▶ _Directions_
Include the line containing "e dei prati" and all lines before it, repeated exactly from the listing below, without pictures.

──────────

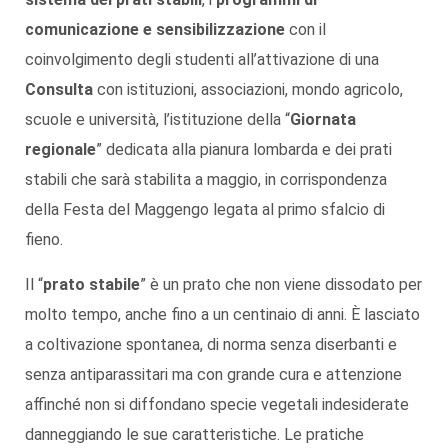
comunicazione e sensibilizzazione
con il
coinvolgimento degli studenti all’attivazione di una
Consulta
con istituzioni, associazioni, mondo agricolo,
scuole e università, l’istituzione della “
Giornata
regionale
” dedicata alla pianura lombarda e dei prati
stabili che sarà stabilita a maggio, in corrispondenza
della Festa del Maggengo legata al primo sfalcio di
fieno.
Il “
prato stabile
” è un prato che non viene dissodato per
molto tempo, anche fino a un centinaio di anni. È lasciato
a coltivazione spontanea, di norma senza diserbanti e
senza antiparassitari ma con grande cura e attenzione
affinché non si diffondano specie vegetali indesiderate
danneggiando le sue caratteristiche. Le pratiche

──────────

▶ _Solution to this task_
comunicazione e sensibilizzazione
con il
coinvolgimento degli studenti all’attivazione di una
Consulta
con istituzioni, associazioni, mondo agricolo,
scuole e università, l’istituzione della “
Giornata
regionale
” dedicata alla pianura lombarda e dei prati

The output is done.